TASK PROMPT: Transcribe the records word for word. Leave every picture out.

....................

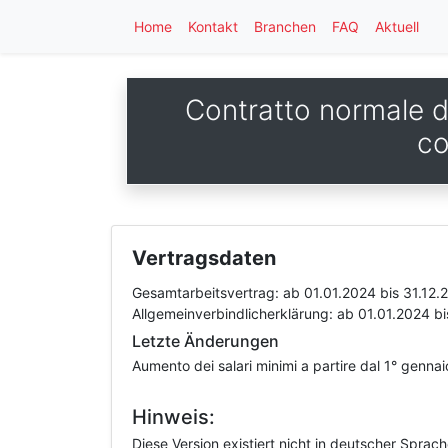
Home
Kontakt
Branchen
FAQ
Aktuell
Contratto normale di
co
Vertragsdaten
Gesamtarbeitsvertrag:
ab 01.01.2024
bis 31.12.
Allgemeinverbindlicherklärung:
ab 01.01.2024
bi
Letzte Änderungen
Aumento dei salari minimi a partire dal 1° genna
Hinweis:
Diese Version existiert nicht in deutscher Sprac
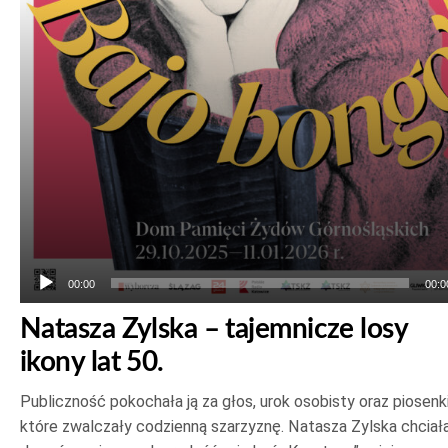
00:00
00:0
Natasza Zylska – tajemnicze losy
ikony lat 50.
Publiczność pokochała ją za głos, urok osobisty oraz piosenki
które zwalczały codzienną szarzyznę. Natasza Zylska chciał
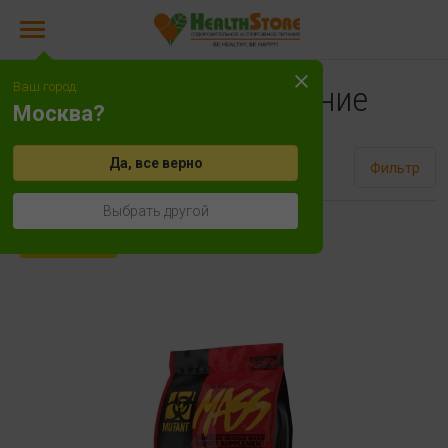
Ваш город:
Спортивное питание
Москва?
Да, все верно
Сортировать
Фильтр
Выбрать другой
Лучшая цена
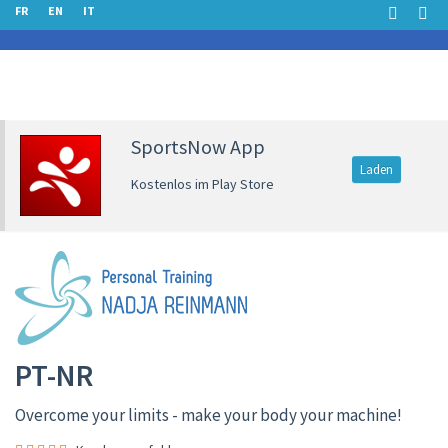
FR
EN
IT
SportsNow App
Laden
Kostenlos im Play Store
PT-NR
Overcome your limits - make your body your machine!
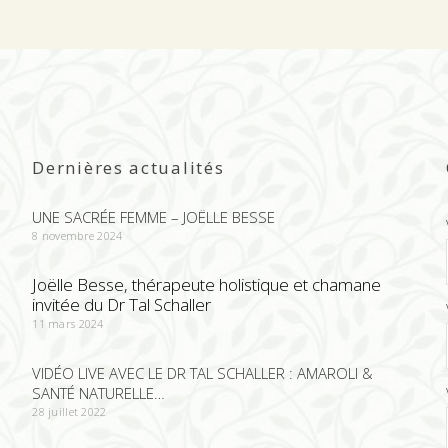
Dernières actualités
UNE SACRÉE FEMME – JOËLLE BESSE
8 novembre 2024
Joëlle Besse, thérapeute holistique et chamane
invitée du Dr Tal Schaller
11 mars 2024
VIDÉO LIVE AVEC LE DR TAL SCHALLER : AMAROLI &
SANTÉ NATURELLE…
28 juillet 2022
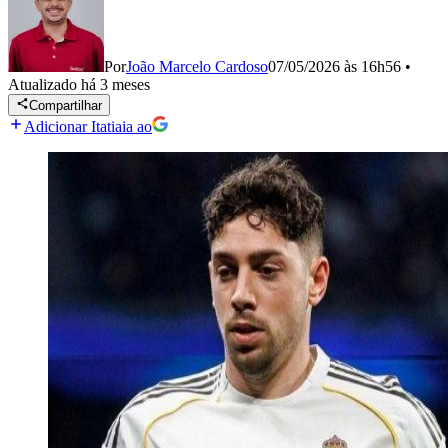
Por
João Marcelo Cardoso
07/05/2026 às 16h56
•
Atualizado
há 3 meses
Compartilhar
Adicionar Itatiaia ao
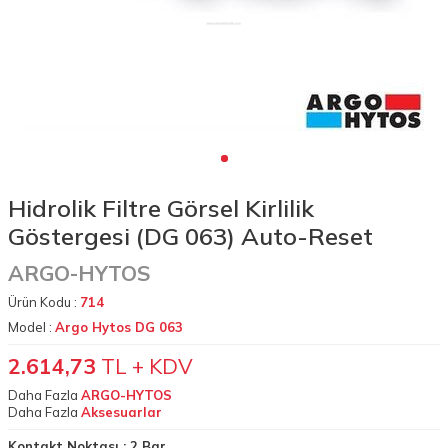
Hidrolik Filtre Görsel Kirlilik
Göstergesi (DG 063) Auto-Reset
ARGO-HYTOS
Ürün Kodu :
714
Model :
Argo Hytos DG 063
2.614,73
TL + KDV
Daha Fazla
ARGO-HYTOS
Daha Fazla
Aksesuarlar
Kontakt Noktası :
2 Bar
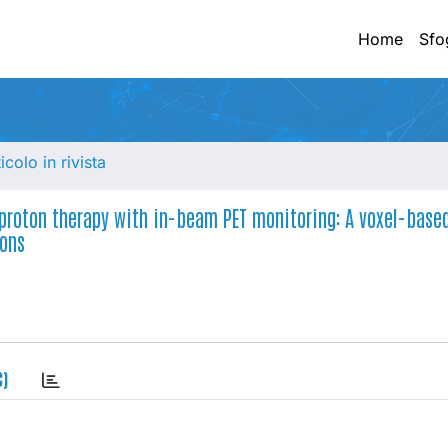
Home
Sfo
ticolo in rivista
 proton therapy with in-beam PET monitoring: A voxel-base
ions
C)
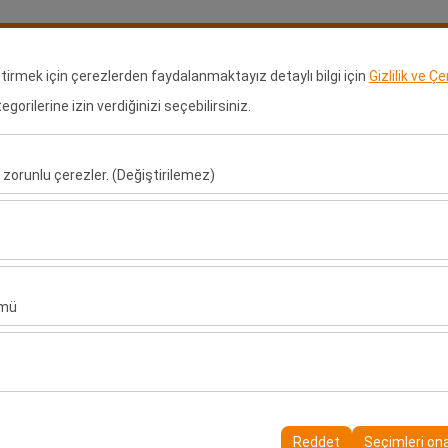
Rezervasyonlarım
Gir
eştirmek için çerezlerden faydalanmaktayız detaylı bilgi için
Gizlilik ve Ç
orilerine izin verdiğinizi seçebilirsiniz.
ralama
Kiralama Noktaları
Bayilik Başvurusu
Araçlar
Uz
 zorunlu çerezler. (Değiştirilemez)
Alış Tarih & Saat
Bırakış Tarih & Saa
u şekilde çalışması, güvenlik, oturum yönetimi ve temel işlevler için gere
09:00
sıl kullanıldığını (ziyaretçi sayısı, en çok ziyaret edilen sayfalar, kullanı
ler, web sitesi performansını ölçmek ve kullanıcı deneyimini sürekli iyileş
ümü
alanlarınıza uygun kişiselleştirilmiş reklamlar göstermemize ve reklam 
yısı, tıklama oranı) ölçmemize olanak tanır.
rayüzü ayarlarınızı, dil tercihinizi ve diğer yapılandırmalarınızı koruyarak
nı ve sürekliliğini sağlamak amacıyla kullanılır.
benzeri
Reddet
Seçimleri on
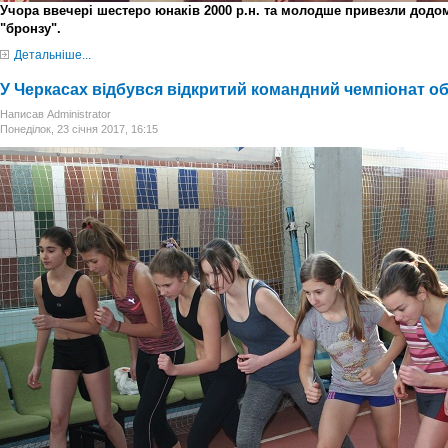
Учора ввечері шестеро юнаків 2000 р.н. та молодше привезли додом
"бронзу".
Детальніше...
У Черкасах відбувся відкритий командний чемпіонат обл
Написав Administrator
Понеділок, 23 січня 2017, 16:15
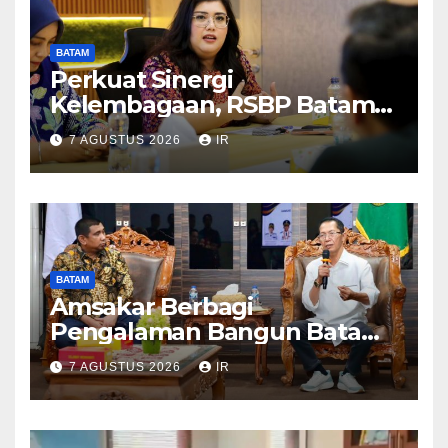
BATAM
Perkuat Sinergi
Kelembagaan, RSBP Batam
dan BPOM Pastikan
7 AGUSTUS 2026
IR
Pelayanan dan Ketersediaan
Obat Aman
BATAM
Amsakar Berbagi
Pengalaman Bangun Batam,
DPRD Dumai Dalami
7 AGUSTUS 2026
IR
Pendidikan hingga Investasi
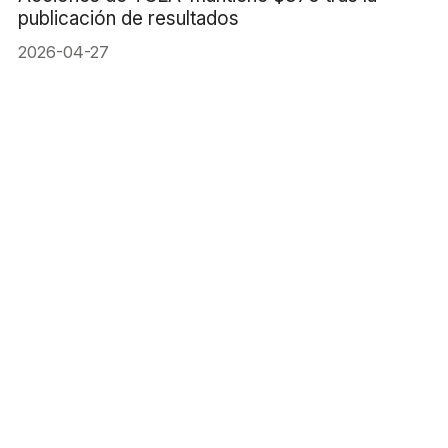
publicación de resultados
2026-04-27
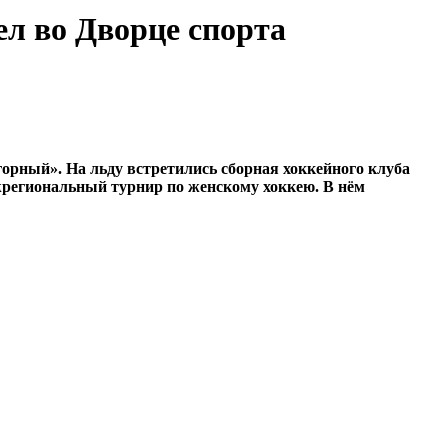
ел во Дворце спорта
орный». На льду встретились сборная хоккейного клуба
региональный турнир по женскому хоккею. В нём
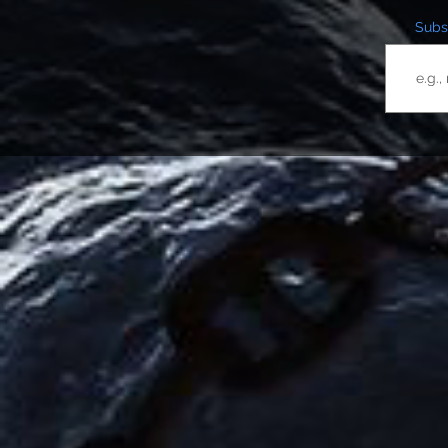
Subsc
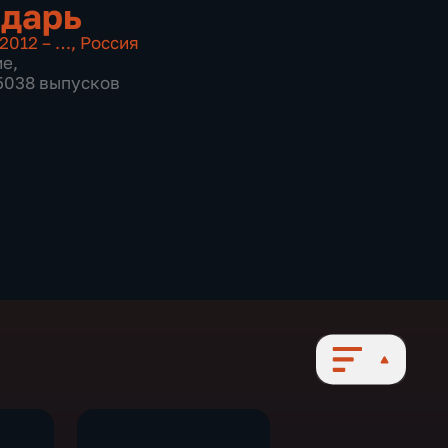
дарь
2012 – …
,
Россия
ие
,
 5038 выпусков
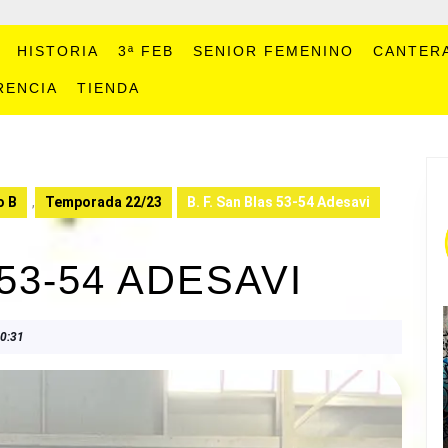
HISTORIA
3ª FEB
SENIOR FEMENINO
CANTER
RENCIA
TIENDA
o B
,
Temporada 22/23
B. F. San Blas 53-54 Adesavi
 53-54 ADESAVI
0:31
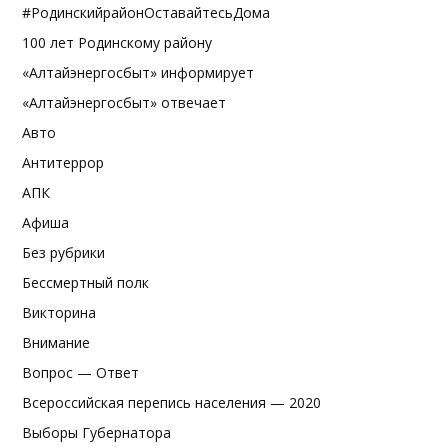
#РодинскийрайонОставайтесьДома
100 лет Родинскому району
«Алтайэнергосбыт» информирует
«Алтайэнергосбыт» отвечает
Авто
Антитеррор
АПК
Афиша
Без рубрики
Бессмертный полк
Викторина
Внимание
Вопрос — Ответ
Всероссийская перепись населения — 2020
Выборы Губернатора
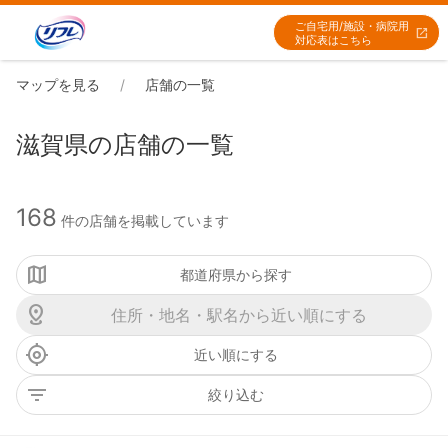
ご自宅用/施設・病院用
対応表はこちら
マップを見る
店舗の一覧
滋賀県の店舗の一覧
168
件の店舗を掲載しています
都道府県から探す
近い順にする
絞り込む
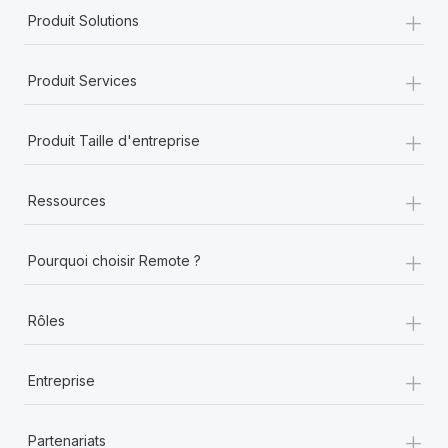
+
Produit Solutions
+
Produit Services
+
Produit Taille d'entreprise
+
Ressources
+
Pourquoi choisir Remote ?
+
Rôles
+
Entreprise
+
Partenariats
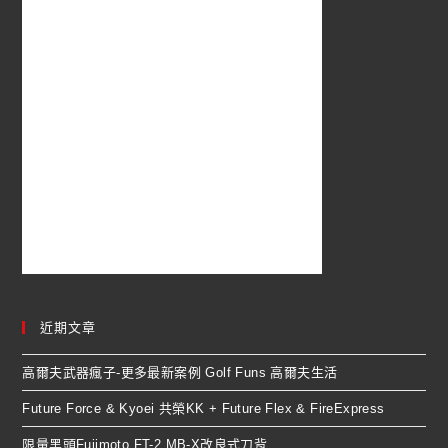
近期文章
高爾夫武器瘋子-更多最新案例 Golf Funs 高爾夫生活
Future Force & Kyoei 共榮KK + Future Flex & FireExpress
限量黑頭Fujimoto FT-2 MB-X改良式刀背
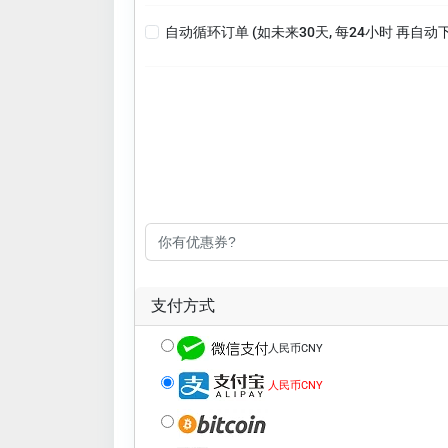
自动循环订单 (如未来30天, 每24小时 再自动
支付方式
人民币CNY
人民币CNY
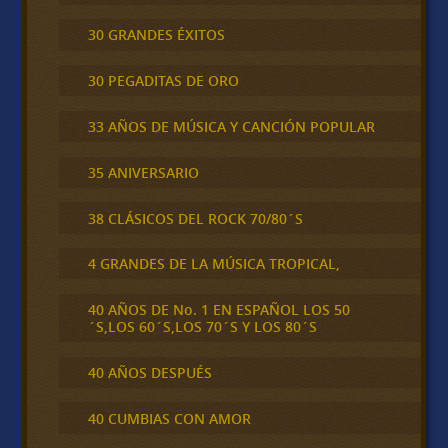
30 GRANDES ÉXITOS
30 PEGADITAS DE ORO
33 AÑOS DE MÚSICA Y CANCIÓN POPULAR
35 ANIVERSARIO
38 CLÁSICOS DEL ROCK 70/80´S
4 GRANDES DE LA MÚSICA TROPICAL,
40 AÑOS DE No. 1 EN ESPAÑOL LOS 50
´S,LOS 60´S,LOS 70´S Y LOS 80´S
40 AÑOS DESPUÉS
40 CUMBIAS CON AMOR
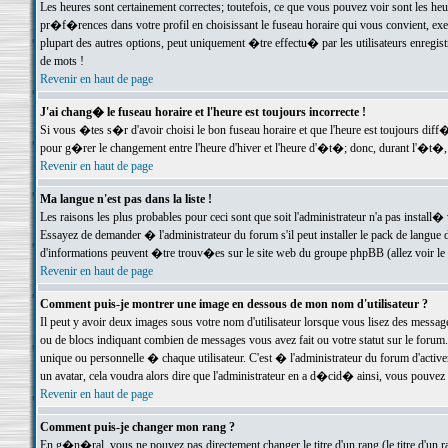
Les heures sont certainement correctes; toutefois, ce que vous pouvez voir sont les he
pr�f�rences dans votre profil en choisissant le fuseau horaire qui vous convient, exe
plupart des autres options, peut uniquement �tre effectu� par les utilisateurs enregis
de mots !
Revenir en haut de page
J'ai chang� le fuseau horaire et l'heure est toujours incorrecte !
Si vous �tes s�r d'avoir choisi le bon fuseau horaire et que l'heure est toujours d
pour g�rer le changement entre l'heure d'hiver et l'heure d'�t�; donc, durant l'�t�,
Revenir en haut de page
Ma langue n'est pas dans la liste !
Les raisons les plus probables pour ceci sont que soit l'administrateur n'a pas install�
Essayez de demander � l'administrateur du forum s'il peut installer le pack de langue d
d'informations peuvent �tre trouv�es sur le site web du groupe phpBB (allez voir le l
Revenir en haut de page
Comment puis-je montrer une image en dessous de mon nom d'utilisateur ?
Il peut y avoir deux images sous votre nom d'utilisateur lorsque vous lisez des mess
ou de blocs indiquant combien de messages vous avez fait ou votre statut sur le for
unique ou personnelle � chaque utilisateur. C'est � l'administrateur du forum d'activer
un avatar, cela voudra alors dire que l'administrateur en a d�cid� ainsi, vous pouvez
Revenir en haut de page
Comment puis-je changer mon rang ?
En g�n�ral, vous ne pouvez pas directement changer le titre d'un rang (le titre d'un ra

....................

EXERCISE RESPONSE:
Home
Kontakt
Branchen
FAQ
Aktuell
Contratto normale di
co
Vertragsdaten
Gesamtarbeitsvertrag:
ab 01.01.2024
bis 31.12.
Allgemeinverbindlicherklärung:
ab 01.01.2024
bi
Letzte Änderungen
Aumento dei salari minimi a partire dal 1° genna
Hinweis:
Diese Version existiert nicht in deutscher Sprac
00:00
00:0
Natasza Zylska – tajemnicze losy
ikony lat 50.
Publiczność pokochała ją za głos, urok osobisty oraz piosenki
które zwalczały codzienną szarzyznę. Natasza Zylska chciał
Ваш город:
Спортивное питание
Москва?
Да, все верно
Сортировать
Фильтр
Выбрать другой
Лучшая цена
FR
EN
IT
SportsNow App
Laden
Kostenlos im Play Store
PT-NR
Overcome your limits - make your body your machine!
Dernières actualités
UNE SACRÉE FEMME – JOËLLE BESSE
8 novembre 2024
Joëlle Besse, thérapeute holistique et chamane
invitée du Dr Tal Schaller
11 mars 2024
VIDÉO LIVE AVEC LE DR TAL SCHALLER : AMAROLI &
SANTÉ NATURELLE…
28 juillet 2022
Por
João Marcelo Cardoso
07/05/2026 às 16h56
•
Atualizado
há 3 meses
Compartilhar
Adicionar Itatiaia ao
Hidrolik Filtre Görsel Kirlilik
Göstergesi (DG 063) Auto-Reset
ARGO-HYTOS
Ürün Kodu :
714
Model :
Argo Hytos DG 063
2.614,73
TL + KDV
Daha Fazla
ARGO-HYTOS
Daha Fazla
Aksesuarlar
Kontakt Noktası :
2 Bar
Home
Sfo
ticolo in rivista
 proton therapy with in-beam PET monitoring: A voxel-base
ions
C)
Rezervasyonlarım
Gir
eştirmek için çerezlerden faydalanmaktayız detaylı bilgi için
Gizlilik ve Ç
orilerine izin verdiğinizi seçebilirsiniz.
ralama
Kiralama Noktaları
Bayilik Başvurusu
Araçlar
Uz
 zorunlu çerezler. (Değiştirilemez)
Alış Tarih & Saat
Bırakış Tarih & Saa
u şekilde çalışması, güvenlik, oturum yönetimi ve temel işlevler için gere
09:00
sıl kullanıldığını (ziyaretçi sayısı, en çok ziyaret edilen sayfalar, kullanı
ler, web sitesi performansını ölçmek ve kullanıcı deneyimini sürekli iyileş
ümü
alanlarınıza uygun kişiselleştirilmiş reklamlar göstermemize ve reklam 
yısı, tıklama oranı) ölçmemize olanak tanır.
rayüzü ayarlarınızı, dil tercihinizi ve diğer yapılandırmalarınızı koruyarak
nı ve sürekliliğini sağlamak amacıyla kullanılır.
benzeri
Reddet
Seçimleri on
Учора ввечері шестеро юнаків 2000 р.н. та молодше привезли додом
"бронзу".
Детальніше...
У Черкасах відбувся відкритий командний чемпіонат обл
Написав Administrator
Понеділок, 23 січня 2017, 16:15
BATAM
Perkuat Sinergi
Kelembagaan, RSBP Batam
dan BPOM Pastikan
7 AGUSTUS 2026
IR
Pelayanan dan Ketersediaan
Obat Aman
BATAM
Amsakar Berbagi
Pengalaman Bangun Batam,
DPRD Dumai Dalami
7 AGUSTUS 2026
IR
Pendidikan hingga Investasi
publicación de resultados
2026-04-27
ел во Дворце спорта
орный». На льду встретились сборная хоккейного клуба
региональный турнир по женскому хоккею. В нём
Subsc
дарь
2012 – …
,
Россия
ие
,
 5038 выпусков
HISTORIA
3ª FEB
SENIOR FEMENINO
CANTER
RENCIA
TIENDA
o B
,
Temporada 22/23
B. F. San Blas 53-54 Adesavi
 53-54 ADESAVI
0:31
#РодинскийрайонОставайтесьДома
100 лет Родинскому району
«Алтайэнергосбыт» информирует
«Алтайэнергосбыт» отвечает
Авто
Антитеррор
АПК
Афиша
Без рубрики
Бессмертный полк
Викторина
Внимание
Вопрос — Ответ
Всероссийская перепись населения — 2020
Выборы Губернатора
ご自宅用/施設・病院用
対応表はこちら
マップを見る
店舗の一覧
滋賀県の店舗の一覧
168
件の店舗を掲載しています
都道府県から探す
近い順にする
絞り込む
+
Produit Solutions
+
Produit Services
+
Produit Taille d'entreprise
+
Ressources
+
Pourquoi choisir Remote ?
+
Rôles
+
Entreprise
+
Partenariats
近期文章
高爾夫武器瘋子-更多最新案例 Golf Funs 高爾夫生活
Future Force & Kyoei 共榮KK + Future Flex & FireExpress
限量黑頭Fujimoto FT-2 MB-X改良式刀背
自动循环订单 (如未来30天, 每24小时 再自动
支付方式
人民币CNY
人民币CNY
30 GRANDES ÉXITOS
30 PEGADITAS DE ORO
33 AÑOS DE MÚSICA Y CANCIÓN POPULAR
35 ANIVERSARIO
38 CLÁSICOS DEL ROCK 70/80´S
4 GRANDES DE LA MÚSICA TROPICAL,
40 AÑOS DE No. 1 EN ESPAÑOL LOS 50
´S,LOS 60´S,LOS 70´S Y LOS 80´S
40 AÑOS DESPUÉS
40 CUMBIAS CON AMOR
Les heures sont certainement correctes; toutefois, ce que vous pouvez voir sont les he
pr�f�rences dans votre profil en choisissant le fuseau horaire qui vous convient, exe
plupart des autres options, peut uniquement �tre effectu� par les utilisateurs enregis
de mots !
Revenir en haut de page
J'ai chang� le fuseau horaire et l'heure est toujours incorrecte !
Si vous �tes s�r d'avoir choisi le bon fuseau horaire et que l'heure est toujours d
pour g�rer le changement entre l'heure d'hiver et l'heure d'�t�; donc, durant l'�t�,
Revenir en haut de page
Ma langue n'est pas dans la liste !
Les raisons les plus probables pour ceci sont que soit l'administrateur n'a pas install�
Essayez de demander � l'administrateur du forum s'il peut installer le pack de langue d
d'informations peuvent �tre trouv�es sur le site web du groupe phpBB (allez voir le l
Revenir en haut de page
Comment puis-je montrer une image en dessous de mon nom d'utilisateur ?
Il peut y avoir deux images sous votre nom d'utilisateur lorsque vous lisez des mess
ou de blocs indiquant combien de messages vous avez fait ou votre statut sur le for
unique ou personnelle � chaque utilisateur. C'est � l'administrateur du forum d'activer
un avatar, cela voudra alors dire que l'administrateur en a d�cid� ainsi, vous pouvez
Revenir en haut de page
Comment puis-je changer mon rang ?
En g�n�ral, vous ne pouvez pas directement changer le titre d'un rang (le titre d'un ra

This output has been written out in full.